[Dataset excerpts]
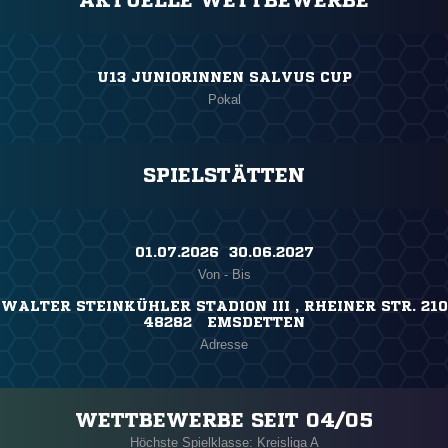
AKTUELLE WETTBEWERBE
U13 JUNIORINNEN SALVUS CUP
Pokal
SPIELSTÄTTEN
01.07.2026 ​ 30.06.2027
Von - Bis
WALTER STEINKÜHLER STADION III , RHEINER STR. 210
48282 EMSDETTEN
Adresse
WETTBEWERBE SEIT 04/05
Höchste Spielklasse: Kreisliga A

» **How to complete this task**: Show every line above in which the word "WETTBEWERBE" appears.

» **Expected output**:
AKTUELLE WETTBEWERBE
WETTBEWERBE SEIT 04/05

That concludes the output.